Antibiotic resistance: How many more final warnings before it's too late?
A special WHO-sanctioned session at this year's European Congress on Clinical Microbiology & Infectious Diseases (ECCMID) will ask how many more warnings the world needs before it is too late to address the growing threat of antimicrobial resistance (AMR), increasing in all areas of medicine.
A panel that includes the former Chief Medical Officer for England, Professor Dame Sally Davies (now the UK Special Envoy on AMR) will look at the scant progress made in recent years despite the multiple calls to action and warnings of an antibiotic apocalypse threatening all of the modern medicine we depend on for daily life.
"Time and again, the alarm bells have sounded for the broken antibiotic market. Compared to $8billion of profit for cancer drugs, the $100million loss for antimicrobials means that our medicine cabinets are becoming emptier—because of bankruptcies, not lack of scientific brainpower," explains Dame Sally. "As it stands, the weak market and lack of access leaves patients paying. And future generations will suffer even more."
This trend is, she says, not sustainable, especially when COVID-19 shows how much patients globally depend on scientific innovation. "I have been saying that 'there is no time to wait', but for many it is already too late—they have died. Unless we act now, the alarm bells will soon turn into the death knell for modern medicine," says Dame Sally.
With more innovation, experts believe AMR is containable. Last month, the G7 nations committed to strengthen research and development for new antibiotics. In the US, The PASTEUR Act (which is pending a vote by the US Government House of Representatives and Congress) represents a game-changing mechanism to 'pull' through new antibiotics so that they reach the patients who need them most.
The hope that the PASTEUR Act offers is plain to see—under this legislation, the US Federal Government would provide market incentives to develop lifesaving antimicrobial drugs. Pharmaceutical companies/developers would be paid contractually agreed amounts annually, for an agreed period between five years up to the antimicrobial's patent life. These contracts would promote the development of new antimicrobials.

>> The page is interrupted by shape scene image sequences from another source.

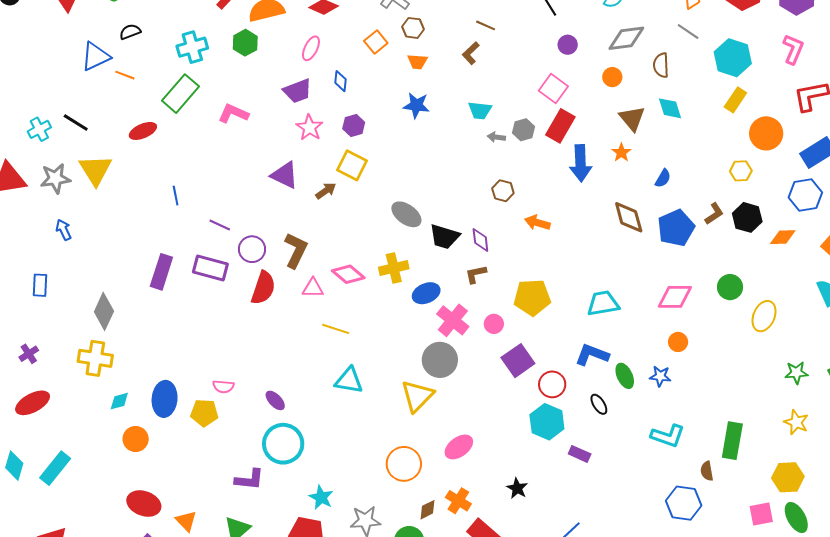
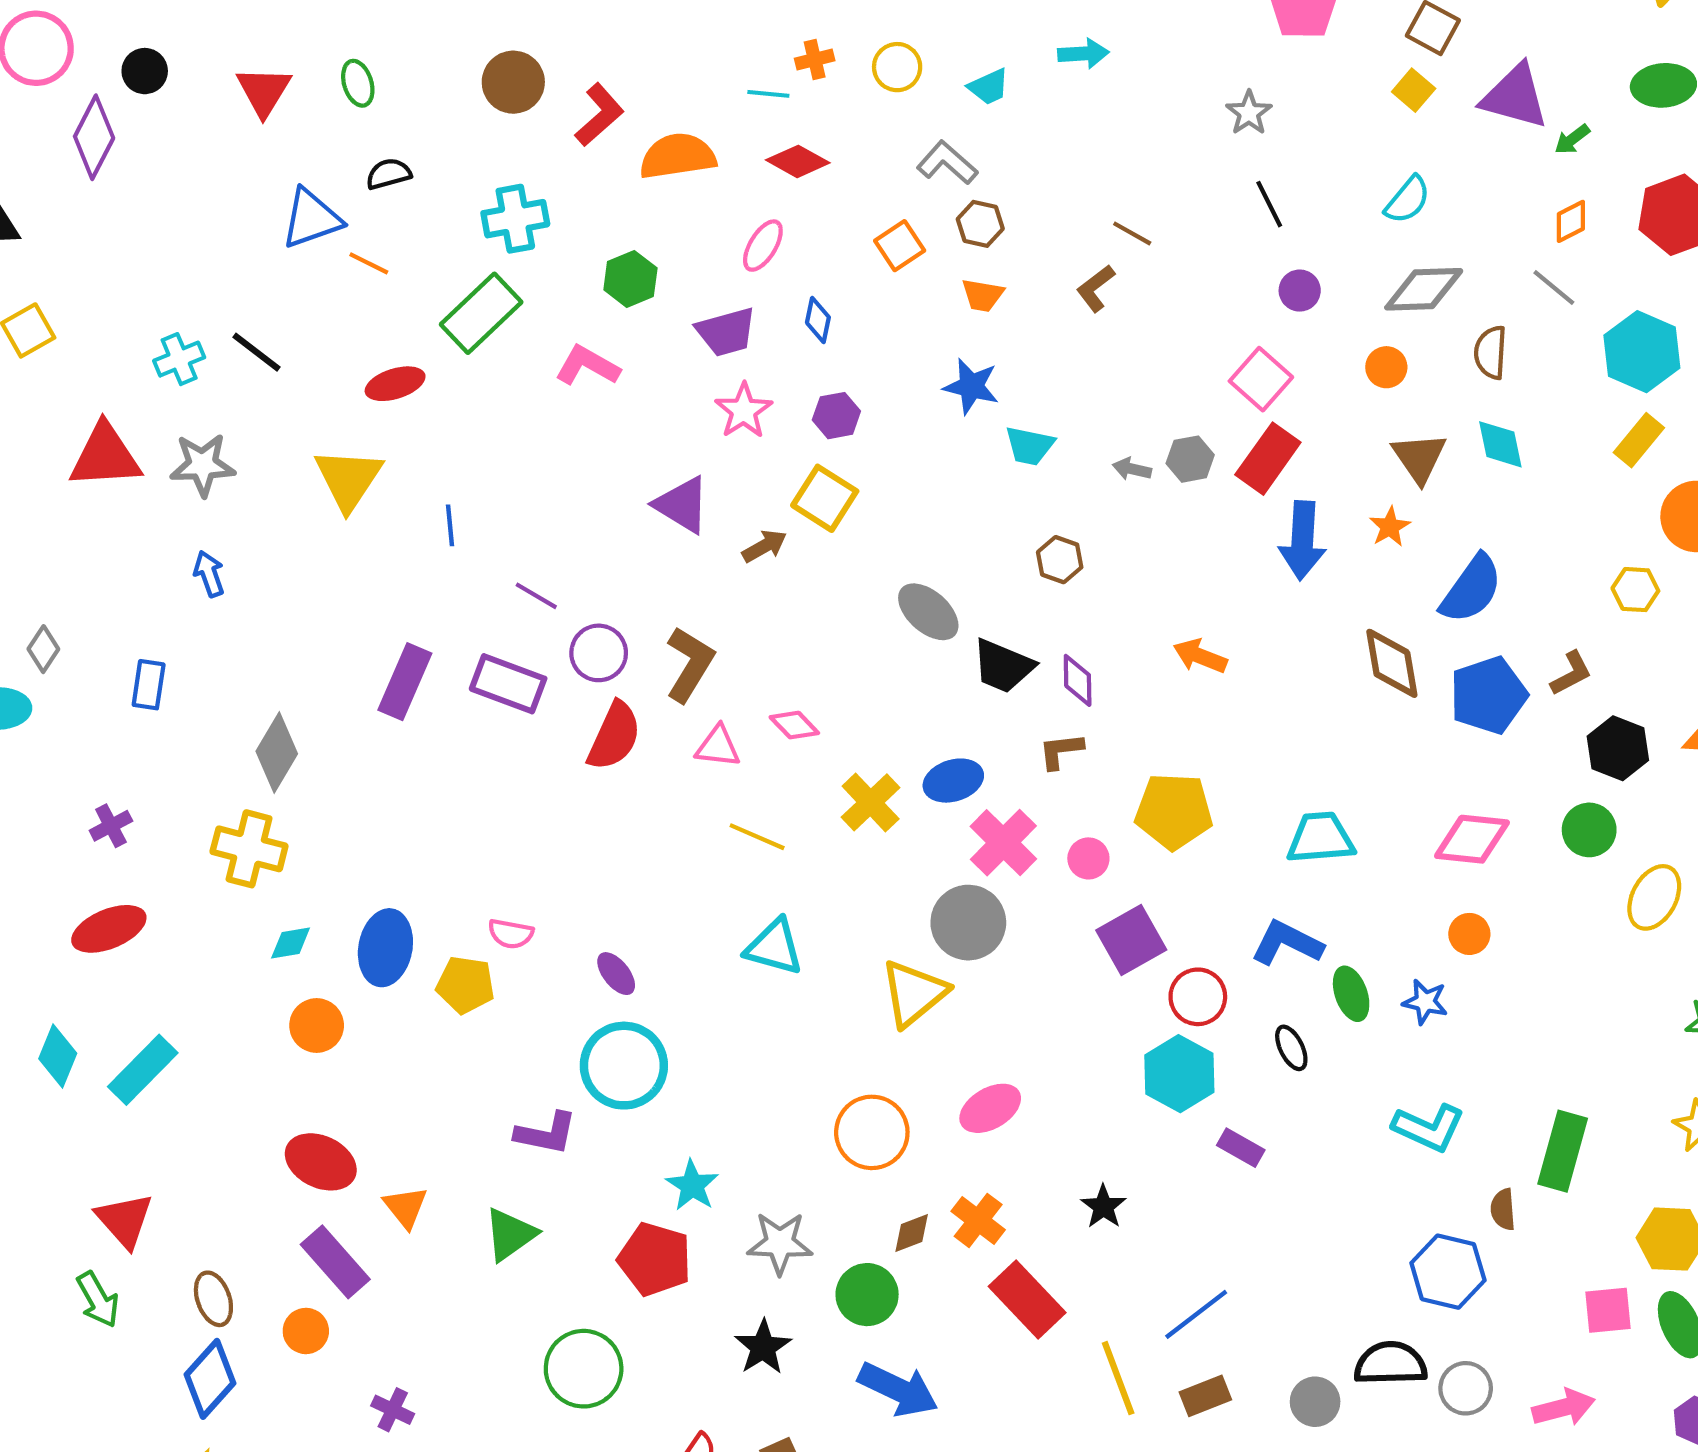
green hexagon: (245, 43) -> (630, 279), moved
cyan trapezoid: (480, 110) -> (1030, 446), moved
yellow triangle: (95, 170) -> (348, 479), moved
blue semicircle: (663, 178) -> (1471, 589), size x1.8
brown hexagon: (503, 191) -> (1060, 560), moved
black hexagon: (747, 217) -> (1618, 748), moved
yellow cross: (394, 268) -> (871, 802), moved, turned -36
pink diamond: (348, 274) -> (794, 725), size x0.7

Specifically, such contracts would promote the development of antimicrobials against the 'superbugs' considered the most threatening by the US Centers for Disease Control and Prevention (CDC) including Candida auris, a fungus, and bacteria such as Clostridioides difficile and carbapenem-resistant Acinetobacter. The PASTEUR-based contracts would also act as an incentive to develop new classes of antimicrobials with completely new mechanisms of action to turn the tide against these drug-resistant infections.
The UK, meanwhile, has launched a world-first 'Netflix-style' payment model, that will pay pharmaceutical companies a fixed amount by subscription for access to their innovative antibiotic products, rather than fees based on how much product is used. In December 2020 the UK Government selected two antimicrobials—Shionogi's Fetcroja (Cefiderocol) and Pfizer's Zavicefta (ceftazidime with avibactam) (Zavicefta), to be purchased via the Netflix-style subscription payment model. The European Union's Pharmaceutical Strategy published in 2020 also commits to implementing a new 'pull' model to further boost the ailing new antimicrobial pipeline.
Dame Sally concludes: "It is our collective responsibility to ensure that our research and policy-making reflects this. From early-stage research, to clinical trials, to patient access, inclusivity must define our innovation. Globally, we need to we move forward together, working in partnership across sectors and countries."